Dr. Grunberger, "Başlangıçta, evet, başarı oranı neredeyse yüzde 100'dür, ancak bir nakilden sonra adacık hücresi tahribatı oranı hastadan hastaya değişir" diye ekliyor Dr. Grunberger.
“Üç ardışık transplantasyon geçiren bir hastam vardı ve o 40 yılı aşkın süredir tip 1 diyabetle yaşıyordu. Her nakilden sonra başlangıçta "insülin içermiyordu". "
UCSF'deki nadir bir vakada, gizli Epstein-Barr virüsünün gelişmesi nedeniyle bir hasta transplantasyonun ardından immünosupresyon tedavisinden çıkarılmak zorunda kaldı. İşin garibi, tamamen iyileşti ve bütün bir yıl boyunca bağışıklık sistemi baskılanmadan "insülinsiz" olmaya devam etti.
Yan etkiler hafiften kötüye değişir
Bir naklin yan etkileri, bağışıklık sistemini baskılayan ilaçların yan etkilerine bağlıdır.
Bugünün nakilleri tüm vücudunuz yerine sadece bağışıklık sistemini etkilemek için daha lokalize bağışıklık bastırma kullansa da, bununla birlikte gelen riskler ve yan etkiler hafiften önemliye kadar değişir.
American Journal of Transplantation tarafından yayınlanan ve en yaygın olarak adacık hücresinde kullanılan efalizumab adlı belirli bir immünosupresyon ilacına odaklanan 2011 tarihli bir çalışma, "Tüm hastalar, 24 ila 36 saat içinde düzelen adacık hücresi infüzyonundan hemen sonra mide bulantısından şikayet ettiler" nakli.
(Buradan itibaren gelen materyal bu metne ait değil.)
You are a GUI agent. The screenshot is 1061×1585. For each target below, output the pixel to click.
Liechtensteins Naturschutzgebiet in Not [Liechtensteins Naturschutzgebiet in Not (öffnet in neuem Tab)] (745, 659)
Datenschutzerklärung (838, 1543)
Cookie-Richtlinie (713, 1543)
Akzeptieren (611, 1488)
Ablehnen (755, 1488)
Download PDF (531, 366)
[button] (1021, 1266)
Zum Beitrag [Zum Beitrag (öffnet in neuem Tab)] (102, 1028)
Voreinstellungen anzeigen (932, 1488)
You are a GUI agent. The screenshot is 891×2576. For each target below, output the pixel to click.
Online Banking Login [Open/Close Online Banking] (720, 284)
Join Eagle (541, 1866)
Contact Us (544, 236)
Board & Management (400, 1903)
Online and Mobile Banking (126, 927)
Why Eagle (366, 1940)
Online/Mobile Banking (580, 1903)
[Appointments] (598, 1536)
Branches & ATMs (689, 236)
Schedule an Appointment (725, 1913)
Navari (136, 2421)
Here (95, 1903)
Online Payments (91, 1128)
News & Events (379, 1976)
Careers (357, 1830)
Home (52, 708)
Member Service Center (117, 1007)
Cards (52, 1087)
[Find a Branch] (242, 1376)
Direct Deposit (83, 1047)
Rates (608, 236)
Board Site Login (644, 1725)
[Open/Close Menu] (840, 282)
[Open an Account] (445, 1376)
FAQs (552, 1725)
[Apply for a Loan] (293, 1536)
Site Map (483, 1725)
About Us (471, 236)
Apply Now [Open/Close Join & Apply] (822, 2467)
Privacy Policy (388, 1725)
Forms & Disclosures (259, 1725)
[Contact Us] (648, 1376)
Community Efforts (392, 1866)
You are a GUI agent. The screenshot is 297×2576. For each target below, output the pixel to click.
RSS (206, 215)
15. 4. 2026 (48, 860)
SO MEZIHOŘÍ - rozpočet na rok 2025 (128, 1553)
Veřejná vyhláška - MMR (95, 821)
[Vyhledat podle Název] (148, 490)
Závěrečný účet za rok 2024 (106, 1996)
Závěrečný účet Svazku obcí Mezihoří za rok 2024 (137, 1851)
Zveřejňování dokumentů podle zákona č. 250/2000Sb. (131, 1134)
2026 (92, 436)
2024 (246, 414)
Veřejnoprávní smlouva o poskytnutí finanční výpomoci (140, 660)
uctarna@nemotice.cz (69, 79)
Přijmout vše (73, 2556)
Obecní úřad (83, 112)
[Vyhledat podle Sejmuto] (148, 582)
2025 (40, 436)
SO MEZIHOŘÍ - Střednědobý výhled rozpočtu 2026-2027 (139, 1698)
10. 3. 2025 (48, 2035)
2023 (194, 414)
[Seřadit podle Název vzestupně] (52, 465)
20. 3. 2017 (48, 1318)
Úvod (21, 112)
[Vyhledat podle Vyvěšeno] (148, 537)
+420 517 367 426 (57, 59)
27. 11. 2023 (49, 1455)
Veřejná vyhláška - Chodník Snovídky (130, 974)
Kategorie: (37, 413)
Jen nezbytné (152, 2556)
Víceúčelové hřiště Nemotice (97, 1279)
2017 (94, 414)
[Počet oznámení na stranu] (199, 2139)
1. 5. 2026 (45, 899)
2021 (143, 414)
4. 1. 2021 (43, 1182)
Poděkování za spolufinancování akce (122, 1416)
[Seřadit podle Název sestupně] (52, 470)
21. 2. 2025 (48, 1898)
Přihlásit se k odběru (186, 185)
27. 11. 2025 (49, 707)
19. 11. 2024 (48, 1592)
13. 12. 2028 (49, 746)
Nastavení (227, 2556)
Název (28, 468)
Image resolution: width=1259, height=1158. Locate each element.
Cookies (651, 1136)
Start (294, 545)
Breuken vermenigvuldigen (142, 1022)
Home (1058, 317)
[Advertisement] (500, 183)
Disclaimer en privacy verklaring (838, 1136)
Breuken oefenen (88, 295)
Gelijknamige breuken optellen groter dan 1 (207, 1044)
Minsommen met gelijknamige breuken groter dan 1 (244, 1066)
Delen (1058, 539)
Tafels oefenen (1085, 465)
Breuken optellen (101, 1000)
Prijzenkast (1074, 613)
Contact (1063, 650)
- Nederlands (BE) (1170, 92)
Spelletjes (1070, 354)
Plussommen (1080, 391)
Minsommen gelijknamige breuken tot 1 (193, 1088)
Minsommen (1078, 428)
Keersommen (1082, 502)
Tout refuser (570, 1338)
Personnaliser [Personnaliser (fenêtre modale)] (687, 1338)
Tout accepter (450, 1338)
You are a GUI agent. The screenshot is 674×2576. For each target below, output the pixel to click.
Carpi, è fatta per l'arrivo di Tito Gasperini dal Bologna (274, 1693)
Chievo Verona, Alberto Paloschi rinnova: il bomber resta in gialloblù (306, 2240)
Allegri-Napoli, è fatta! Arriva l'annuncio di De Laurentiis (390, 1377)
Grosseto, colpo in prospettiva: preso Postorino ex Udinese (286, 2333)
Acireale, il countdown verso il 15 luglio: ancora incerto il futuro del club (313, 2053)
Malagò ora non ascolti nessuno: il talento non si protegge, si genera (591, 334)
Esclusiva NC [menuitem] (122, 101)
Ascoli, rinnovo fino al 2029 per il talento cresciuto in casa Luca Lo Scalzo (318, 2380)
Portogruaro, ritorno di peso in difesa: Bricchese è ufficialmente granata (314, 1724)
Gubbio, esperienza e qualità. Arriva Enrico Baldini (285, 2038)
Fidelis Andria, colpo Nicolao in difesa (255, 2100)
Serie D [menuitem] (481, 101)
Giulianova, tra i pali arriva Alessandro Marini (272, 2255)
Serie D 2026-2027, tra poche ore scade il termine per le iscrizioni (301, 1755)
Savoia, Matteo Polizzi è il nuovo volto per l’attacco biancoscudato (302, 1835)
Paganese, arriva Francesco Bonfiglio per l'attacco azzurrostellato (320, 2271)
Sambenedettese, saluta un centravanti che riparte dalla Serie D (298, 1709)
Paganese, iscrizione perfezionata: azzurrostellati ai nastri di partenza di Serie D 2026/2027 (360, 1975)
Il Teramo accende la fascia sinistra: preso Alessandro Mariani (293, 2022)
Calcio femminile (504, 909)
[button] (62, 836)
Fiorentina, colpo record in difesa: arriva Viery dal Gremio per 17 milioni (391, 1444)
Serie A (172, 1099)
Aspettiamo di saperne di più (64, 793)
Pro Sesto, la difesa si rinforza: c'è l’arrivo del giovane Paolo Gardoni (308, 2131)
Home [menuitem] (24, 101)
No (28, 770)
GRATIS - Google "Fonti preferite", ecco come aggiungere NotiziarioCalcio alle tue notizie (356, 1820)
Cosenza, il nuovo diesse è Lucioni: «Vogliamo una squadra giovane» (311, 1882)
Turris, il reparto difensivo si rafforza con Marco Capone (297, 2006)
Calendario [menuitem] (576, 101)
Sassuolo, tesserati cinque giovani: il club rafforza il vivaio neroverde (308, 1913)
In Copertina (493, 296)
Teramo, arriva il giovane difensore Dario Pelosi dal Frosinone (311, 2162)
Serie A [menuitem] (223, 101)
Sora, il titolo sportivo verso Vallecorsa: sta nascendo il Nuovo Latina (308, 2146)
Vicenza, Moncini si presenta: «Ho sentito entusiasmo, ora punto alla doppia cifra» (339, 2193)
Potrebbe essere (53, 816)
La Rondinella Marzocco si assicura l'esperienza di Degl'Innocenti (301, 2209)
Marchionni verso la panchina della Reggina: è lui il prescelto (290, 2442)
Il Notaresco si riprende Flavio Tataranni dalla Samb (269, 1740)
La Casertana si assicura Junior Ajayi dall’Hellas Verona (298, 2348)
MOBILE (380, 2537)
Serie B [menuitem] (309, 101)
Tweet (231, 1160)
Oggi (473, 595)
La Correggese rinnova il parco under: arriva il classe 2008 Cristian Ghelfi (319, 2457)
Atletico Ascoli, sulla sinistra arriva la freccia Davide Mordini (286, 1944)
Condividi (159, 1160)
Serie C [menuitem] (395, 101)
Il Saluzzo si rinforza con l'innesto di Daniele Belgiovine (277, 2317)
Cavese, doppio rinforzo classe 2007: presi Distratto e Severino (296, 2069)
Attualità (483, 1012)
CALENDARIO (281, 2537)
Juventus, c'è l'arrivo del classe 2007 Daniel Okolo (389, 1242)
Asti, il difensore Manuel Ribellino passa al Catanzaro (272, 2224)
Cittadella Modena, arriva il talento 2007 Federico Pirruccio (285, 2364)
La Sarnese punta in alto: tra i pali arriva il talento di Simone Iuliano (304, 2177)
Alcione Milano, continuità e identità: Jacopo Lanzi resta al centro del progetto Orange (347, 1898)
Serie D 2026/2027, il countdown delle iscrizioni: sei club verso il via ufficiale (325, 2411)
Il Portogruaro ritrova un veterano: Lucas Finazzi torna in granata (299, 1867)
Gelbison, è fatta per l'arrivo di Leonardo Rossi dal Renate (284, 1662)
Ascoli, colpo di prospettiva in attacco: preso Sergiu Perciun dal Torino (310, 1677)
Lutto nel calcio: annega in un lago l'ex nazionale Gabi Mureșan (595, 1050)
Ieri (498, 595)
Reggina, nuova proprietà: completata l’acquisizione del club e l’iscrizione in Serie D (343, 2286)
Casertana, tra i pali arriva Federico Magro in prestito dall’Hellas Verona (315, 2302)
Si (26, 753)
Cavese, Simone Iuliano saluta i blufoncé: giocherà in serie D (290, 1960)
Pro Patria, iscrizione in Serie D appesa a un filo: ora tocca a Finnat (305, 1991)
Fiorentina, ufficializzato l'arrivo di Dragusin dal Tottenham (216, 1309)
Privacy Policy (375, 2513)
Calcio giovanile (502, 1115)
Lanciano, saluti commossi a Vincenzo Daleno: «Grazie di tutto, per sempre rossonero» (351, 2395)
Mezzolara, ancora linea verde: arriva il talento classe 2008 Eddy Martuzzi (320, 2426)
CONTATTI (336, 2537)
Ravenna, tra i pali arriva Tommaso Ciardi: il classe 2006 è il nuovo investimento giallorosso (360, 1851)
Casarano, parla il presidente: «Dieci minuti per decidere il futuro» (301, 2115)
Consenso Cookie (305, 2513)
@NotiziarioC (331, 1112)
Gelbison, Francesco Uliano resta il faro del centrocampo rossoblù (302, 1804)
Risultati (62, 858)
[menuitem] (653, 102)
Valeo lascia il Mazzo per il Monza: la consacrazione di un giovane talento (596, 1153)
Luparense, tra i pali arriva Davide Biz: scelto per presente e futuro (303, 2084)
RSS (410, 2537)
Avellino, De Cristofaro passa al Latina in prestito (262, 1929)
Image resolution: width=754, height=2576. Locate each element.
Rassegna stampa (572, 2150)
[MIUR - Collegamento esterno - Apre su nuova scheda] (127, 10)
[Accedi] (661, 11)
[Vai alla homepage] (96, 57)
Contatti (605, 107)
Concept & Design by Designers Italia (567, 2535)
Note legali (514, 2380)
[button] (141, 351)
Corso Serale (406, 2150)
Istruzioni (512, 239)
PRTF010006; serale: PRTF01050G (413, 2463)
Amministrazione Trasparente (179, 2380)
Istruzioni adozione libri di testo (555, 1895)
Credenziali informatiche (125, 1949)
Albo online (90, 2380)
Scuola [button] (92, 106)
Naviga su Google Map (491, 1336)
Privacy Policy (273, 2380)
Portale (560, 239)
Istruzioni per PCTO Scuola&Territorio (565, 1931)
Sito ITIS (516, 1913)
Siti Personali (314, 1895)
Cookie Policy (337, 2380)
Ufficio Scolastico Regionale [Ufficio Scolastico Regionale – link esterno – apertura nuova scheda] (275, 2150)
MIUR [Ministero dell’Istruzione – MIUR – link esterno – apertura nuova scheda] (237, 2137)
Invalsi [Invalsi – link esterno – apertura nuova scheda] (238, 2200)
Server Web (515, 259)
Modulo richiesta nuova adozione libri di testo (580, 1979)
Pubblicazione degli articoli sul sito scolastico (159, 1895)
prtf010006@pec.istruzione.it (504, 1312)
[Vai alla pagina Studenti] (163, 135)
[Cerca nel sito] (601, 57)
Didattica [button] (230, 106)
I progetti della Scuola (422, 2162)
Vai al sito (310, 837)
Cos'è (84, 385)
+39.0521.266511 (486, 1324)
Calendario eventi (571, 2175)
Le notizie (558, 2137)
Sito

Hafif ila şiddetli arasında değişen diğer belirtilen yan etkiler şunları içerebilir:
- İlk dozdan sonra enjeksiyon bölgesinde ciltte kızarıklık veya kızarıklık
- ishal
- kendi kendine düzelen kazara karaciğer ponksiyonu
- kan sulandırıcılarla düzelen kısmi portal ven trombozu
- enfeksiyonu gösteren yüksek Epstein-Barr virüsü (EBV) seviyeleri
- nötropeni (düşük nötrofil sayısı, enfeksiyon riskini artırır)
- trombositopeni (sağlıklı kan pıhtılaşmasını önleyen düşük kan trombosit sayısı)
- ağızda ağrılı ülserler olan semptomatik oral ülserler
Alt çizgi
Öyleyse, fırsatınız olsaydı, bir adacık hücre nakli klinik denemesine mi kaydolmalısınız?
Uygunluk kriterlerini karşılayan nispeten sağlıklı bir bireyseniz, zaman ayırmaya değer olabilir. Sadece tip 1 diyabet için kolay bir çözüm olmadığını bilin. Bunun yerine, önemli ölçüde daha istikrarlı kan şekeri seviyeleri sağlayabilir, ancak aynı zamanda kaçınılmaz olarak başka riskler ve tıbbi sorunlarla da birlikte gelir.
Bunun nedeni, bağışıklık sistemini baskılamanın kaçınılmaz olarak önemli risk taşıması ve başarılı bir şekilde nakil konusunda modern tıbbın üstesinden gelmeye çalıştığı en büyük engel olmasıdır. herhangi bir şeyadacık hücreleri dahil.